*Task to complete:* Only the number is wanted: how many lines below include "mais"?

(Beginning of Data to examine)

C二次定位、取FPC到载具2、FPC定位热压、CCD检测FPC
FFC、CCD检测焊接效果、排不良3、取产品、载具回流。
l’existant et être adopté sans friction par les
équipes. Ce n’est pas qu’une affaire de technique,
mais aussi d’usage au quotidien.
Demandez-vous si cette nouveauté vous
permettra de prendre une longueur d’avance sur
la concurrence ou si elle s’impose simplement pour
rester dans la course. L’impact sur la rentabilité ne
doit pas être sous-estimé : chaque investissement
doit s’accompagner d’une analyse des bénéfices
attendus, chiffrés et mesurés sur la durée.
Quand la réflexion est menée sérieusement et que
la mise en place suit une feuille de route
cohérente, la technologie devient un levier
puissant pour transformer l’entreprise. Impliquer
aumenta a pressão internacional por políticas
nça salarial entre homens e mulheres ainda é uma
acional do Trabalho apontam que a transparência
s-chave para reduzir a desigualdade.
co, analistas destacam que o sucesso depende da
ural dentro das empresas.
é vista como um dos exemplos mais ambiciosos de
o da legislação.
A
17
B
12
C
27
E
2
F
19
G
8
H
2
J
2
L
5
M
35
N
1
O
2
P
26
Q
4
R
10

(End of Data to examine)

*Solution for this exercise:* 2